Australia | May 24 2019
This story features ARISTOCRAT LEISURE LIMITED. For more info SHARE ANALYSIS: ALL
Brokers are encouraged by the outlook for Aristocrat Leisure after the company's first half results, expecting the digital business will reveal its potential in the second half.
-Retains strong North American share of land-based gaming
-Australian margins improve, with a shift in sales mix towards recurring revenue
-Digital expected to return to growth in the second half
By Eva Brocklehurst
Aristocrat Leisure ((ALL)) expects continued growth over the rest of FY19, with some skew in earnings into the second half. Brokers are encouraged by the outlook, as the digital business in FY20 should reflect the benefits of the company's design developments.
Aristocrat Leisure is on track for $1bn in profit by FY20 on UBS estimates, as the land-based business continues to expand its revenue share and the outlook for digital improves with the release of major game titles. The broker suggests there is further upside as the market becomes more comfortable about the digital execution. The company has been adding features to Product Madness to arrest sales erosion and has reported positive signs early in the second half.
UBS predicts this will come with double-digit revenue growth and should occur in the second half of FY19. While the market has been rightly focused on the outlook for digital business, the broker highlights a North American ship share of 23% in land-based gaming, and remains of the view that the company is re-entering an upgrade cycle.
North America was the highlight for most brokers, as the company retains a dominant position with strong growth in outright platform sales and installed gaming operations. Deutsche Bank has observed from recent survey and peer results in North America that Aristocrat Leisure is continuing to gain share in class III and class II as well as hold share in the more competitive outright sales segment.
Operating leverage appears to have returned earlier than Macquarie expected. The overall margin in the Americas was 55%, slightly lower than the prior comparable half but a material improvement sequentially. Macquarie expects ship share, excluding adjacencies, and based on buyer feedback, should hold around 24% given the superior game performance.
Morgans notes a significant opportunity in adjacent markets in North America with moves into the Washington CTS and video lottery terminal markets showing good early traction. There are indications this new volume can be sustained to at least FY21.
The Australian performance was also firm, and the company leads the market, with margins improving because a shift in sales mix towards recurring revenue. Still, Credit Suisse is concerned about the company's poor disclosure in Australia, which having experienced lower volumes and slightly higher prices provided no explanation regarding the 7% revenue growth. A weaker second half in Australia is envisaged. The broker has difficulty calculating the effects of the new licensing pricing model.
Margins contracted in the digital business, as expected, because of an increase in the number of bookings in the lower-margin casual segment.
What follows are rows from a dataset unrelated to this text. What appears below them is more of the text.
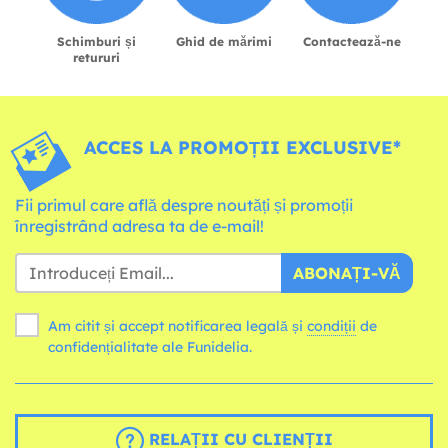
Schimburi și
Ghid de mărimi
Contactează-ne
retururi
ACCES LA PROMOȚII EXCLUSIVE*
Fii primul care află despre noutăți și promoții
înregistrând adresa ta de e-mail!
ABONAȚI-VĂ
Am citit și accept notificarea legală și
condiții
de
confidențialitate ale Funidelia.
RELAȚII CU CLIENȚII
In digital, Credit Suisse found it useful that the company disclosed that no game has revenue large enough to cause an insurmountable drag on earnings should it fail to gain traction.
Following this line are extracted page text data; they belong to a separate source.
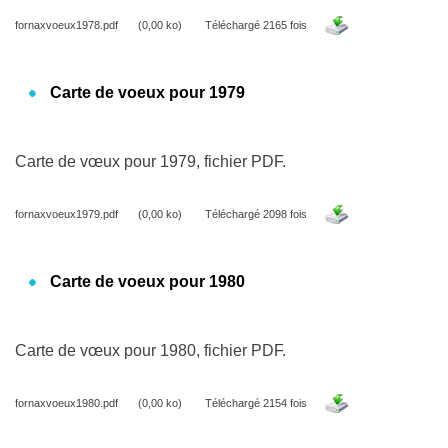
fornaxvoeux1978.pdf
(0,00 ko)
Téléchargé 2165 fois
Carte de voeux pour 1979
Carte de vœux pour 1979, fichier PDF.
fornaxvoeux1979.pdf
(0,00 ko)
Téléchargé 2098 fois
Carte de voeux pour 1980
Carte de vœux pour 1980, fichier PDF.
fornaxvoeux1980.pdf
(0,00 ko)
Téléchargé 2154 fois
Digital, which represents around 27% of segment profit, is considered likely to return to growth in the second half. Segment profit fell -7% on a pro forma basis in the first half, driven by increased user acquisition expenditure to support additional game releases.
Macquarie suggests the company's rigorous approach to digital games development, where only games that meet performance hurdles go through to being launched, should drive discipline in user acquisition expenditure. Wilsons expects the digital business will remain a concern for a while as confidence needs to improve despite the company alluding to a better second half.
Ord Minnett expects margins to vary in the digital business between 30% and 35% as the portfolio undergoes changes. However, higher margins are expected in the long-term. The broker assesses the company is methodically de-risking title development for land-based slots and digital platforms.
Growth exists in both areas through FY20 and capital management opportunities should become available. Ord Minnett suggests, coupled with strong execution by management, the risk/reward balance is attractive.
Wilsons, not one of the eight stockbrokers monitored daily on the FNArena database, had conservatively moved to Hold ahead of the results but now believes it was too cautious. Rating is upgraded back to Buy with a target of $32.15.
FNArena's database shows six Buy ratings and one Hold (Morgan Stanley). The consensus target is $32.65, signalling 13.6% upside to the last share price. Targets range from $29 (Morgan Stanley) to $42 (Deutsche Bank).